Clearly it's a broken family issue yet needed to be resolved else she'll be living the same life her mother led.
They boy took stand as in the beginning his parents were making an issue of different caste but now they have accepted her whole heartily as already considering her as their DIL. The guy can only make his parents agree on her but how can do further, the guy said I'll wait no matter what but parents pressure for early marriage is there.
Yes, already broken. Her dad even said I spent *** lacs on you for your higher studies , I mean parents don't say so.
She's afraid that how will his dad turn out what if he left the home then what will happen ?
Maybe just get the guy's family and the girl's family to sit down and discuss amongst each other. The dad might be creating a scene at home but maybe if he gets to know the guy's side of the family, his attitude will change. To be honest, the dad has more control in the household it seems.. I'm actually kind of surprised he allowed his daughter to practice Sunni but is now wanting her to get married to a Shia... this makes no sense to me. Is there an older adult, maybe a father figure to him, who can sumjaa him? That's honestly the only way, as I don't think running away with the guy or anything like that is appropriate. I think the mother has some resentment from her past and being lied to, and this has caused tensions in their marriage, which is now affecting their daughter's future marriage. She should help her parents resolve their own differences. Her mom can't change the fact that her husband is a Shia, so she needs to let that go now. It's been I'm guessing more than 30 years into their marriage, as their son is 30? So if they are still together... they need to sit down and resolve their problems for the sake of their daughter's future happiness. Once her parents are on the same side, only then can they mutually discuss her wedding.

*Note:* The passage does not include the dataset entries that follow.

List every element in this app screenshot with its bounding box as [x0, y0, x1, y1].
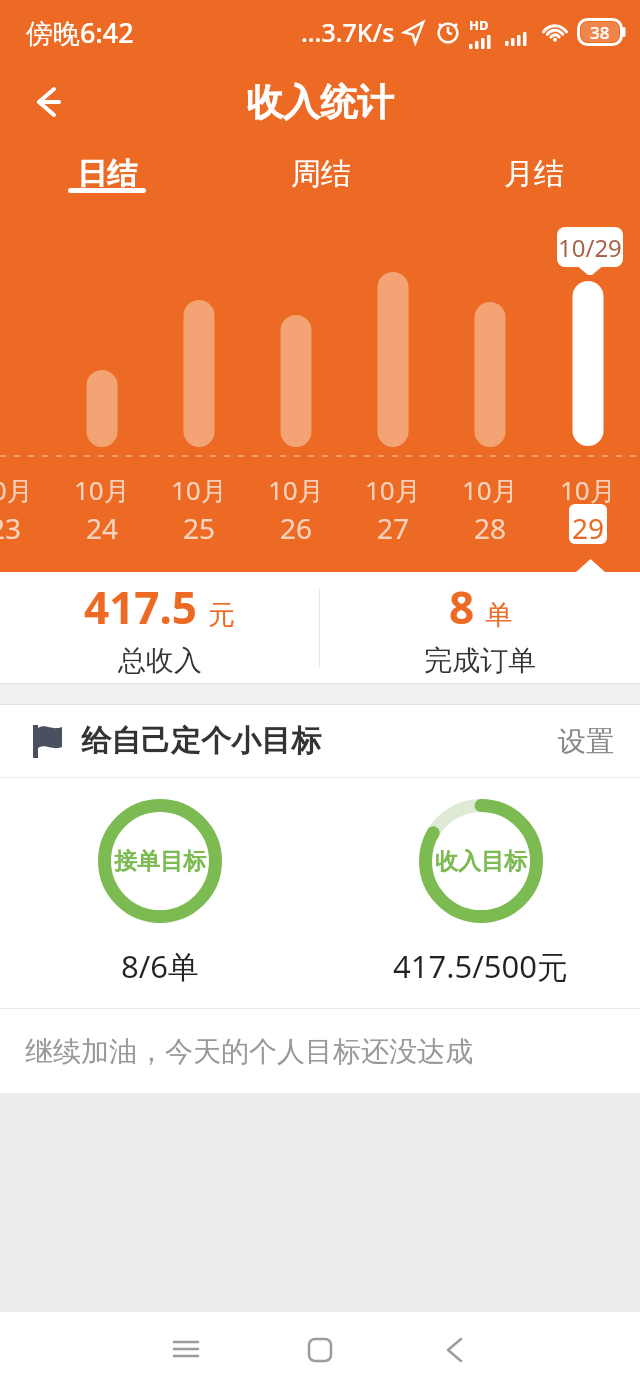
- staticText: 单: [485, 598, 512, 632]
- staticText: 417.5: [84, 577, 198, 637]
- staticText: 周结: [291, 155, 351, 193]
- staticText: 收入统计: [246, 79, 394, 126]
- button[interactable]: [387, 1312, 521, 1387]
- staticText: 10月: [74, 472, 130, 508]
- staticText: HD: [469, 16, 489, 34]
- staticText: ...3.7K/s: [301, 15, 395, 49]
- staticText: 26: [280, 509, 313, 547]
- staticText: 10月: [268, 472, 324, 508]
- staticText: 收入目标: [435, 847, 527, 876]
- staticText: 23: [0, 509, 22, 547]
- staticText: 10/29: [558, 231, 622, 264]
- button[interactable]: 8: [320, 572, 640, 683]
- button[interactable]: 接单目标: [0, 778, 320, 1008]
- staticText: 27: [377, 509, 410, 547]
- staticText: 10月: [462, 472, 518, 508]
- staticText: 10月: [171, 472, 227, 508]
- button[interactable]: 收入目标: [320, 778, 640, 1008]
- staticText: 傍晚6:42: [26, 14, 134, 51]
- button[interactable]: 417.5: [0, 572, 319, 683]
- staticText: 10月: [560, 472, 616, 508]
- button[interactable]: 周结: [214, 155, 427, 211]
- staticText: 24: [86, 509, 119, 547]
- staticText: 8: [449, 577, 475, 637]
- staticText: 继续加油，今天的个人目标还没达成: [25, 1034, 473, 1069]
- staticText: 10月: [0, 472, 33, 508]
- button[interactable]: 月结: [427, 155, 640, 211]
- button[interactable]: 日结: [0, 155, 214, 211]
- staticText: 417.5/500元: [393, 945, 568, 987]
- button[interactable]: 给自己定个小目标: [0, 705, 640, 777]
- staticText: 29: [572, 509, 605, 547]
- button[interactable]: [253, 1312, 387, 1387]
- staticText: 完成订单: [424, 643, 536, 678]
- staticText: 给自己定个小目标: [81, 722, 321, 760]
- button[interactable]: [119, 1312, 253, 1387]
- staticText: 设置: [558, 724, 614, 759]
- staticText: 总收入: [118, 643, 202, 678]
- staticText: 日结: [77, 155, 137, 193]
- button[interactable]: [24, 80, 68, 124]
- staticText: 8/6单: [121, 945, 199, 987]
- staticText: 接单目标: [114, 847, 206, 876]
- staticText: 25: [183, 509, 216, 547]
- staticText: 10月: [365, 472, 421, 508]
- staticText: 月结: [504, 155, 564, 193]
- staticText: 38: [590, 21, 610, 44]
- staticText: 元: [208, 598, 235, 632]
- staticText: 28: [474, 509, 507, 547]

Also, from the post, it seems like the girl resents her father for being Shia. But to be honest, it doesn't change the fact that he is still her father and she needs to respect him for that. Sometimes kids and parents don't share the same beliefs in some aspects of the faith, and there's nothing you can really do. Her mom decided on her own to stick through with this marriage, and have kids out of it. So she needs to be loyal now to her husband, despite their sect differences and worry about ensuring a good future for their kids.

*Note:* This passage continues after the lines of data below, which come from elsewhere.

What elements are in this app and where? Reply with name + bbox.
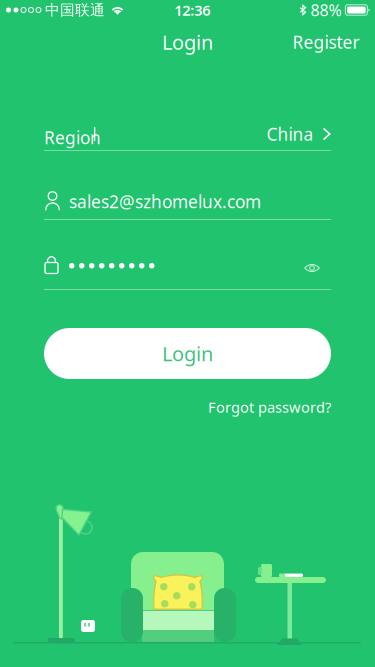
staticText: 中国联通 bbox=[45, 1, 105, 19]
staticText: 12:36 bbox=[174, 0, 210, 20]
staticText: Login bbox=[162, 340, 213, 367]
button[interactable]: Show password bbox=[294, 253, 330, 283]
staticText: Register bbox=[292, 30, 360, 54]
button[interactable]: Forgot password? bbox=[44, 398, 331, 416]
staticText: sales2@szhomelux.com bbox=[69, 190, 261, 213]
button[interactable]: Login bbox=[44, 328, 331, 379]
staticText: 88% bbox=[310, 0, 341, 21]
button[interactable]: Register bbox=[285, 20, 367, 64]
staticText: Forgot password? bbox=[208, 397, 331, 417]
staticText: Region bbox=[44, 126, 101, 149]
staticText: Login bbox=[162, 29, 213, 55]
staticText: China bbox=[266, 122, 314, 146]
button[interactable]: Region bbox=[44, 126, 331, 162]
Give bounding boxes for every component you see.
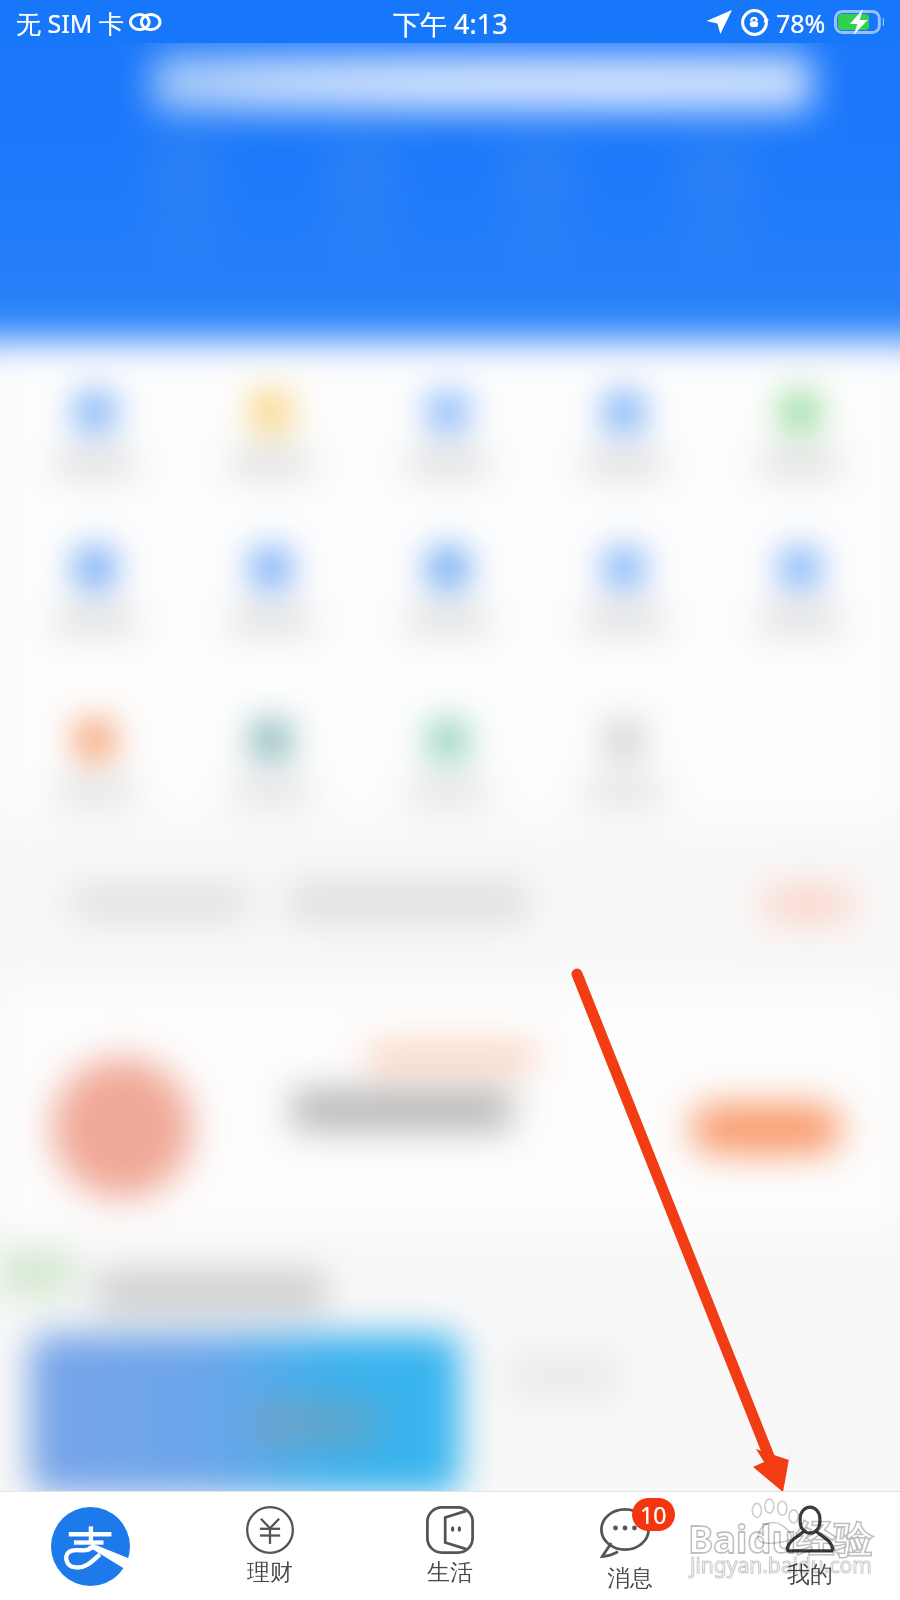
staticText: 下午 4:13 (393, 5, 508, 42)
staticText: 生活 (427, 1558, 473, 1587)
staticText: 10 (640, 1499, 667, 1530)
staticText: Baidu经验 (688, 1512, 873, 1564)
staticText: 78% (776, 6, 826, 40)
button[interactable]: 10 (540, 1492, 720, 1600)
button[interactable]: 我的 (720, 1492, 900, 1600)
staticText: jingyan.baidu.com (690, 1551, 872, 1580)
button[interactable]: 首页 (0, 1492, 180, 1600)
button[interactable]: 生活 (360, 1492, 540, 1600)
staticText: 我的 (787, 1560, 833, 1589)
staticText: 理财 (247, 1558, 293, 1587)
staticText: 消息 (607, 1564, 653, 1593)
staticText: 无 SIM 卡 (16, 6, 124, 40)
button[interactable]: 理财 (180, 1492, 360, 1600)
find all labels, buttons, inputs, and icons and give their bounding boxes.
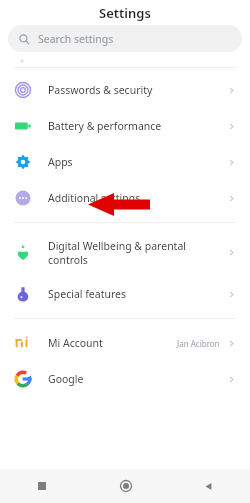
button[interactable]: Battery & performance [0, 108, 250, 144]
button[interactable]: Passwords & security [0, 72, 250, 108]
staticText: Settings [99, 4, 151, 22]
staticText: Apps [48, 155, 227, 169]
button[interactable]: Home [84, 469, 167, 503]
button[interactable]: Mi Account [0, 325, 250, 361]
button[interactable]: Search settings [8, 25, 242, 52]
staticText: Additional settings [48, 191, 227, 205]
button[interactable]: Google [0, 361, 250, 397]
button[interactable]: Special features [0, 276, 250, 312]
staticText: Jan Acibron [177, 338, 220, 349]
button[interactable]: Additional settings [0, 180, 250, 216]
button[interactable]: Recent apps [0, 469, 84, 503]
staticText: Battery & performance [48, 119, 227, 133]
staticText: Special features [48, 287, 227, 301]
button[interactable]: Back [167, 469, 250, 503]
staticText: Passwords & security [48, 83, 227, 97]
button[interactable]: Apps [0, 144, 250, 180]
button[interactable]: Digital Wellbeing & parental controls [0, 229, 250, 276]
staticText: Digital Wellbeing & parental controls [48, 239, 227, 267]
staticText: Search settings [38, 32, 114, 46]
staticText: Google [48, 372, 227, 386]
staticText: Mi Account [48, 336, 177, 350]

^ this is what I personally advised her that you two families need to sit together ( because I too did love engagement and my father was also like this initially but once he met he changed his mind)

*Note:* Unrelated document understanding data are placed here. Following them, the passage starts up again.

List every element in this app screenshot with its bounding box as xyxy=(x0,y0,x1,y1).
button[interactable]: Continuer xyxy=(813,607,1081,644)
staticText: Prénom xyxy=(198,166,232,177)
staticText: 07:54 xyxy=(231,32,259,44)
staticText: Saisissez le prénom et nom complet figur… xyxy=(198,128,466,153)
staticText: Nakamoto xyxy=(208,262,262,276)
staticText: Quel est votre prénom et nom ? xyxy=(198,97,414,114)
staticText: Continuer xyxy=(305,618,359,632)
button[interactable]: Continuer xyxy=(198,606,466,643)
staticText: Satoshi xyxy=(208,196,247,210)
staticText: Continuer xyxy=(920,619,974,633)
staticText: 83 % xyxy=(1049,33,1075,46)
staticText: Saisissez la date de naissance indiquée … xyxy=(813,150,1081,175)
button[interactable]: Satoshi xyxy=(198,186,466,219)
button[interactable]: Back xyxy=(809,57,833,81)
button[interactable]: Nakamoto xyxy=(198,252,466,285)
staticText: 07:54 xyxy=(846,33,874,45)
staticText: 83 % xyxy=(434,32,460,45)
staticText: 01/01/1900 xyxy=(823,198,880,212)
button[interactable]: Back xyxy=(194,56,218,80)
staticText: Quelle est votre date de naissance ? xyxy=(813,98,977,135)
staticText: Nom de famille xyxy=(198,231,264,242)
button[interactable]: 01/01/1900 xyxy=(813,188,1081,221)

But she's like one speaks when other person is willing to listen, how can I speak when my dad switches of the call phone or locks the door or start taking sleeping pills or creating mess. It's way complicated. Plus her dad has been saying ok we'll go and meet for 6 months and now he said that first he'll resolve his own issues( some business things which he is into 10 years) he doesn't care if her daughter is 50 or 300 years old-he quoted this.
Already older relatives in family has been asking when will you marry your daughter as all her cousins are married and he in response says she wants to study and when they leave the house he says en logon nay dimagh kharab kya hai zyada shadi shadi bol k.
Mother is just way simple , her dad's whole family say that if they speak to his dad then only because of her because she's way humble. She's the only one at their home who prays and do recitation. Her dad doesn't pray doesn't fast. Her mother has only been in this relationship because no one owns a divorced womam ,no matter brother or what. Her mother's parents already passed away before she got marry and she has no way other than to keep silent.
Her dad never wanted a daughter, he has never been happy infact the time her mother conceived after the birth of jer her daughter her husband said abort the baby because he was afraid that it's daughter once again but some of his relative said that it's equal to murder so he didn't but he was constantly saying that he'll not keep if it's daughter so the girls mamu said I'll keep if it's daughter so you guys might feel how he is.
I don't know what she feels about her father ,does she love or not but this is what had happened with her mother/her.
She needs to stand up to her father. He cannot force her to marry a man she doesn't want to get married to, Shia or Sunni. She needs to be firm about her decisions
^ this is what I personally advised her that you two families need to sit together ( because I too did love engagement and my father was also like this initially but once he met he changed his mind)
But she's like one speaks when other person is willing to listen, how can I speak when my dad switches of the call phone or locks the door or start taking sleeping pills or creating mess. It's way complicated. Plus her dad has been saying ok we'll go and meet for 6 months and now he said that first he'll resolve his own issues( some business things which he is into 10 years) he doesn't care if her daughter is 50 or 300 years old-he quoted this.
Already older relatives in family has been asking when will you marry your daughter as all her cousins are married and he in response says she wants to study and when they leave the house he says en logon nay dimagh kharab kya hai zyada shadi shadi bol k.
Mother is just way simple , her dad's whole family say that if they speak to his dad then only because of her because she's way humble. She's the only one at their home who prays and do recitation. Her dad doesn't pray doesn't fast. Her mother has only been in this relationship because no one owns a divorced womam ,no matter brother or what. Her mother's parents already passed away before she got marry and she has no way other than to keep silent.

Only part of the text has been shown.